For his part at the press conference, YS Police Chief Brian Carlson thanked the Sheriff’s office; the state Bureau of Criminal Investigation, which assisted in pursuing the case; and the village of Yellow Springs for tips and efforts in searching for Clark after he was reported missing in early February. He also offered condolences to the Clark family, who were in attendance, “for enduring what must be the most terrible reality a parent [could] ever face.”
The press conference fell the day before Clark’s 27th birthday, Nov. 16.
In honor of that date, the Clark family hosted a public gathering Saturday evening at a memorial tree planted in Clark’s name just south of the Women’s Park on Corry Street.
About 40 people formed a candle-lit circle around the small pawpaw tree to sing “Happy Birthday to You” and share some stories about Clark’s life, while camera news crews from two area television stations filmed the gathering.
Clark’s father, Eric Clark, noted the clear, star-filled sky and suggested that everyone keep an eye out for shooting stars as part of the annual Leonid Meteor Shower, which was at peak this past weekend.
The family brought cupcakes for everyone, and family friends contributed hot cocoa and cider.
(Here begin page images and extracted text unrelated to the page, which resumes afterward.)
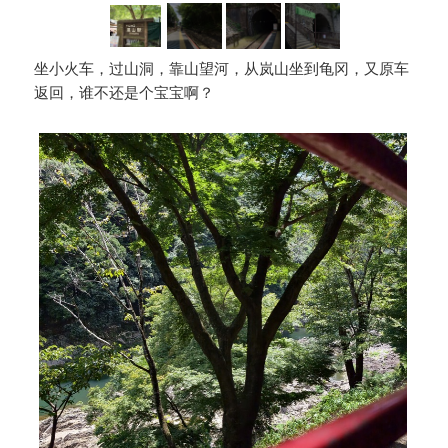
坐小火车，过山洞，靠山望河，从岚山坐到龟冈，又原车
返回，谁不还是个宝宝啊？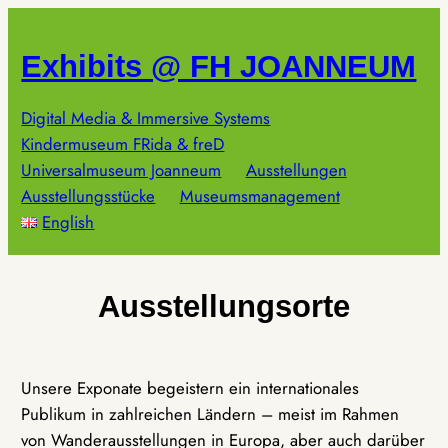
Zum
Inhalt
Exhibits @ FH JOANNEUM
springen
Digital Media & Immersive Systems
Kindermuseum FRida & freD
Universalmuseum Joanneum
Ausstellungen
Ausstellungsstücke
Museumsmanagement
English
Ausstellungsorte
Unsere Exponate begeistern ein internationales
Publikum in zahlreichen Ländern – meist im Rahmen
von Wanderausstellungen in Europa, aber auch darüber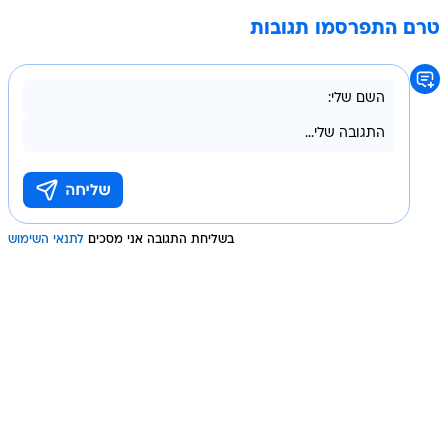
טרם התפרסמו תגובות
בשליחת התגובה אני מסכים
לתנאי השימוש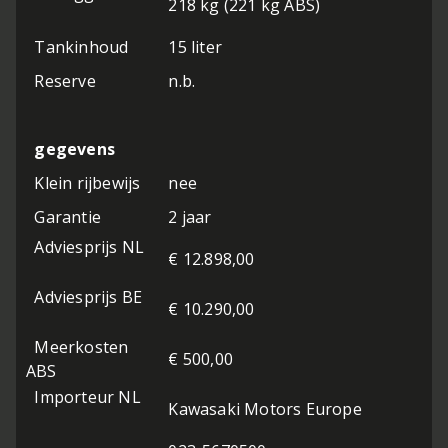
218 kg (221 kg ABS)
Tankinhoud
15 liter
Reserve
n.b.
gegevens
Klein rijbewijs
nee
Garantie
2 jaar
Adviesprijs NL
€ 12.898,00
Adviesprijs BE
€ 10.290,00
Meerkosten
€ 500,00
ABS
Importeur NL
Kawasaki Motors Europe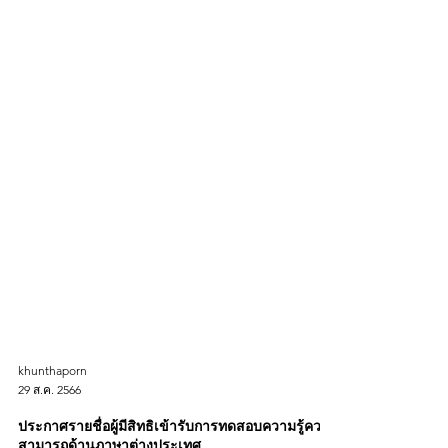
khunthaporn
29 ส.ค. 2566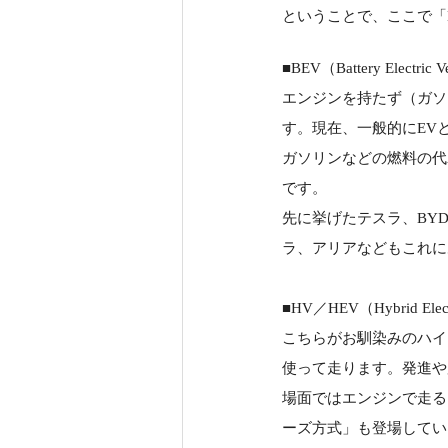
ということで、ここで「
■BEV（Battery Electric V
エンジンを持たず（ガソ
す。現在、一般的にEV
ガソリンなどの燃料の代
です。
先に挙げたテスラ、BY
ラ、アリアなどもこれに
■HV／HEV（Hybrid Electr
こちらがお馴染みのハイ
使って走ります。発進や
場面ではエンジンで走る
ーズ方式」も登場してい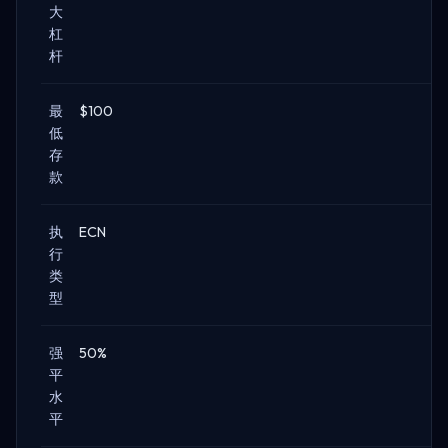
大
杠
杆
最
$100
低
存
款
执
ECN
行
类
型
强
50%
平
水
平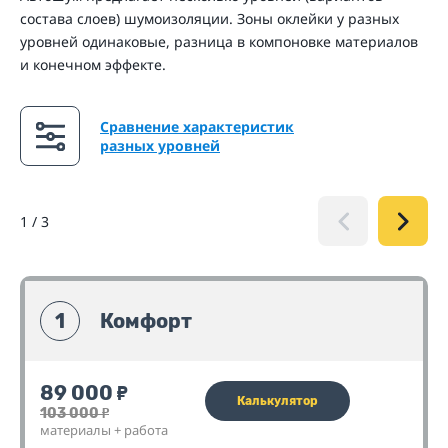
состава слоев) шумоизоляции. Зоны оклейки у разных
уровней одинаковые, разница в компоновке материалов
и конечном эффекте.
Сравнение характеристик
разных уровней
1
/
3
1
Комфорт
89 000
₽
Калькулятор
103 000
₽
материалы + работа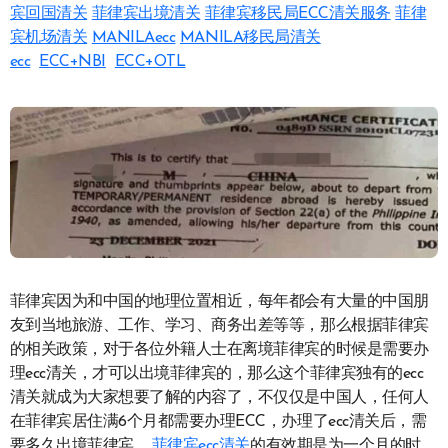
宾回国清关
菲律宾出境清关
菲律宾移民局ECC清关服务
菲律
宾机场清关
MANILAecc
MANILA移民局清关
ecc
ECC+NBI
ECC+OTL
菲律宾因为和中国的地理位置相近，每年都会有大量的中国朋
友到当地旅游、工作、学习、商务出差等等，那么根据菲律宾
的相关政策，对于各位外籍人士在离境菲律宾的时候是需要办
理ecc清关，才可以出境菲律宾的，那么这个菲律宾独有的ecc
清关就成为大家想要了解的内容了，不仅仅是中国人，任何人
在菲律宾居住满6个月都需要办理ECC，办理了ecc清关后，需
要多久出境菲律宾
菲律宾ecc清关
的有效期是为一个月的时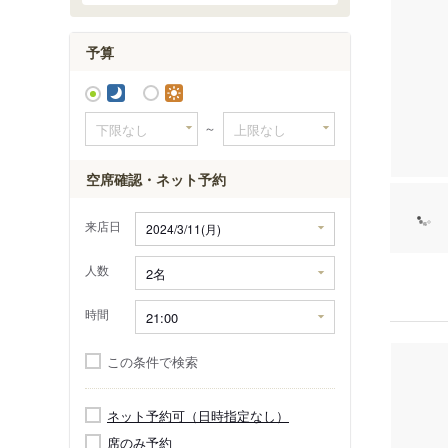
道後ハイ
予算
奥道後温
道後温泉
道後 や
～
空席確認・ネット予約
来店日
人数
時間
この条件で検索
ネット予約可（日時指定なし）
席のみ予約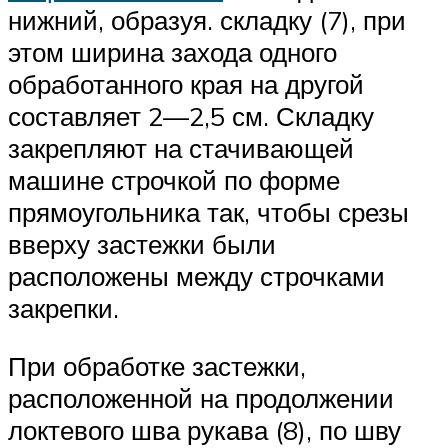
нижний, образуя. складку (7), при
этом ширина захода одного
обработанного края на другой
составляет 2—2,5 см. Складку
закрепляют на стачивающей
машине строчкой по форме
прямоугольника так, чтобы срезы
вверху застежки были
расположены между строчками
закрепки.
При обработке застежки,
расположенной на продолжении
локтевого шва рукава (8), по шву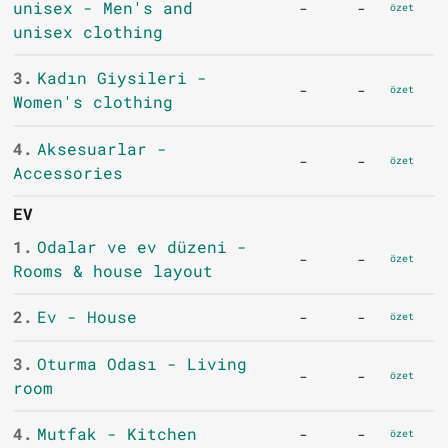
unisex - Men's and
-
-
özet
unisex clothing
3.
Kadın Giysileri -
-
-
özet
Women's clothing
4.
Aksesuarlar -
-
-
özet
Accessories
EV
1.
Odalar ve ev düzeni -
-
-
özet
Rooms & house layout
2.
Ev - House
-
-
özet
3.
Oturma Odası - Living
-
-
özet
room
4.
Mutfak - Kitchen
-
-
özet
A laptop computer showed video of Clark singing and playing guitar.
The memorial tree is one of two planted in Clark’s name. The other was recently added to a small group of trees on the Mills Lawn campus where three other members of Clark’s 2011 graduating class are also remembered. All died within the last three years.
Atha-Arnett had been a member of the same 2011 class from kindergarten through 10th grade. According to school district records, he withdrew before the start of the 2009–10 academic year.
Although he has lived outside the village in recent years, he and his extended family have many local ties.
As a boy, he was a member of the Cub Scouts, and he attended the Unitarian Universalist Fellowship with his father, Stacy Arnett, a Yellow Springs High School graduate.
Stacy, who acquaintances say had been living with his son in Enon after suffering a stroke several years ago, was a longtime business owner and manager in Yellow Springs.
Atha-Arnett’s uncle, Tony Arnett, served multiple terms on the Yellow Springs School Board and then Village Council before moving to Wisconsin more than a decade ago.
Thursday’s arraignment, originally announced for Friday, will be at 12:45 p.m. in Courtroom 2 of the county courthouse in Xenia, according to the prosecutors office Wednesday.